Action item — Once the line containing "dodenního outfitu." is found in the data below, output that line and every line after it through the last, unchanged and with nothing else.

Material for this task —
# # # # #

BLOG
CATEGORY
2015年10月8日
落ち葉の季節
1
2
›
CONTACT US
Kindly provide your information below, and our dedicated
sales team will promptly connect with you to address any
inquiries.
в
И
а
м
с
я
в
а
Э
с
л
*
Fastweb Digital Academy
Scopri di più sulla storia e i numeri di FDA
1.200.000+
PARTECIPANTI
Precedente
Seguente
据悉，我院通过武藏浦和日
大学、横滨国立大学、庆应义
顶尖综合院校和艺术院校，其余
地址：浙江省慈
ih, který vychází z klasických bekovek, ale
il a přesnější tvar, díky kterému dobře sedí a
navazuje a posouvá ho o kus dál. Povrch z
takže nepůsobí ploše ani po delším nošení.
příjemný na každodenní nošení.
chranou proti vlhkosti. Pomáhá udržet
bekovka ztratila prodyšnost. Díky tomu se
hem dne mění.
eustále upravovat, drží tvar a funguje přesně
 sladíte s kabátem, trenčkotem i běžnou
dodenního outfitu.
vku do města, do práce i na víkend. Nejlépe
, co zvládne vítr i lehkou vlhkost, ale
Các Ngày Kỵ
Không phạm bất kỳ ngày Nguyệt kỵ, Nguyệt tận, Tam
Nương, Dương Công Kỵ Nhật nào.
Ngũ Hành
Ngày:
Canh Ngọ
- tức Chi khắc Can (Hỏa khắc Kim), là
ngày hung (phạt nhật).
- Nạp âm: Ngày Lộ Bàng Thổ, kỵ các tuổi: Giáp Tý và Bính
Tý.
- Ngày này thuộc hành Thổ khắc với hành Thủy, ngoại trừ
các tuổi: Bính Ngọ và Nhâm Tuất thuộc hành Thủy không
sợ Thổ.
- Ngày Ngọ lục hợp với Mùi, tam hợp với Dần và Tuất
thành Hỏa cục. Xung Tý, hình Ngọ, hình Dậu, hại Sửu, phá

# # # # #

Response box —
dodenního outfitu.
vku do města, do práce i na víkend. Nejlépe
, co zvládne vítr i lehkou vlhkost, ale
Các Ngày Kỵ
Không phạm bất kỳ ngày Nguyệt kỵ, Nguyệt tận, Tam
Nương, Dương Công Kỵ Nhật nào.
Ngũ Hành
Ngày:
Canh Ngọ
- tức Chi khắc Can (Hỏa khắc Kim), là
ngày hung (phạt nhật).
- Nạp âm: Ngày Lộ Bàng Thổ, kỵ các tuổi: Giáp Tý và Bính
Tý.
- Ngày này thuộc hành Thổ khắc với hành Thủy, ngoại trừ
các tuổi: Bính Ngọ và Nhâm Tuất thuộc hành Thủy không
sợ Thổ.
- Ngày Ngọ lục hợp với Mùi, tam hợp với Dần và Tuất
thành Hỏa cục. Xung Tý, hình Ngọ, hình Dậu, hại Sửu, phá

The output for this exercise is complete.